[Mesa-dev] [PATCH v2] radeonsi/gfx9: proper workaround for LS/HS VGPR initialization bug
Marek Olšák
maraeo at gmail.com
Tue Sep 5 18:23:49 UTC 2017
On Tue, Sep 5, 2017 at 9:56 AM, Nicolai Hähnle <nhaehnle at gmail.com> wrote:
> From: Nicolai Hähnle <nicolai.haehnle at amd.com>
>
> When the HS wave is empty, the hardware writes the LS VGPRs starting at
> v0 instead of v2. Workaround by shifting them back into place when
> necessary.

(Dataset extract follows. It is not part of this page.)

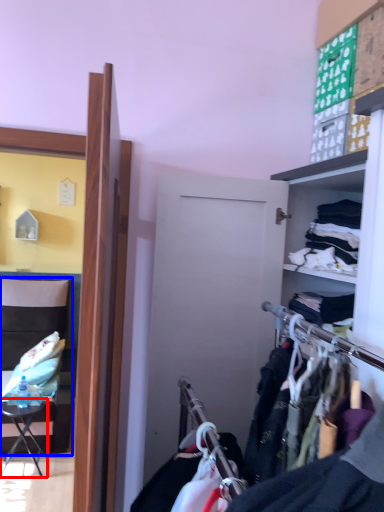 Question: Which object appears closest to the camera in this image, table (highlighted by a red box) or chair (highlighted by a blue box)?

Choices:
 (A) table
 (B) chair

Answer: (A) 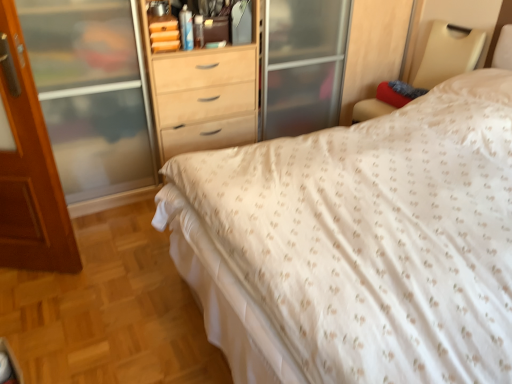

For simplicity, this is always done in the LS prolog.
>
> According to the hardware team, this will be fixed in future chips,
> so take that into account already.
>
> Note that this is not a bug fix, as the bug was already worked
> around by commit 166823bfd26 ("radeonsi/gfx9: add a temporary workaround
> for a tessellation driver bug"). This change merely replaces the
> workaround by one that should be better.
>
> v2: add workaround code to shader only when necessary
> ---
> src/gallium/drivers/radeonsi/si_pipe.h | 1 +
> src/gallium/drivers/radeonsi/si_shader.c | 71 ++++++++++++++++++-------
> src/gallium/drivers/radeonsi/si_shader.h | 1 +
> src/gallium/drivers/radeonsi/si_state_draw.c | 27 ++++++++--
> src/gallium/drivers/radeonsi/si_state_shaders.c | 8 +++
> 5 files changed, 84 insertions(+), 24 deletions(-)
>
> diff --git a/src/gallium/drivers/radeonsi/si_pipe.h b/src/gallium/drivers/radeonsi/si_pipe.h
> index 3ae06584427..9832fd19ff6 100644
> --- a/src/gallium/drivers/radeonsi/si_pipe.h
> +++ b/src/gallium/drivers/radeonsi/si_pipe.h
> @@ -382,20 +382,21 @@ struct si_context {
> bool db_flush_stencil_inplace:1;
> bool db_depth_clear:1;
> bool db_depth_disable_expclear:1;
> bool db_stencil_clear:1;
> bool db_stencil_disable_expclear:1;
> bool occlusion_queries_disabled:1;
> bool generate_mipmap_for_depth:1;
>
> /* Emitted draw state. */
> bool gs_tri_strip_adj_fix:1;
> + bool ls_vgpr_fix:1;
> int last_index_size;
> int last_base_vertex;
> int last_start_instance;
> int last_drawid;
> int last_sh_base_reg;
> int last_primitive_restart_en;
> int last_restart_index;
> int last_gs_out_prim;
> int last_prim;
> int last_multi_vgt_param;
> diff --git a/src/gallium/drivers/radeonsi/si_shader.c b/src/gallium/drivers/radeonsi/si_shader.c
> index 2cddfe97aa5..bae9b8384dd 100644
> --- a/src/gallium/drivers/radeonsi/si_shader.c
> +++ b/src/gallium/drivers/radeonsi/si_shader.c
> @@ -5536,20 +5536,22 @@ si_generate_gs_copy_shader(struct si_screen *sscreen,
> }
>
> static void si_dump_shader_key_vs(const struct si_shader_key *key,
> const struct si_vs_prolog_bits *prolog,
> const char *prefix, FILE *f)
> {
> fprintf(f, " %s.instance_divisor_is_one = %u\n",
> prefix, prolog->instance_divisor_is_one);
> fprintf(f, " %s.instance_divisor_is_fetched = %u\n",
> prefix, prolog->instance_divisor_is_fetched);
> + fprintf(f, " %s.ls_vgpr_fix = %u\n",
> + prefix, prolog->ls_vgpr_fix);
>
> fprintf(f, " mono.vs.fix_fetch = {");
> for (int i = 0; i < SI_MAX_ATTRIBS; i++)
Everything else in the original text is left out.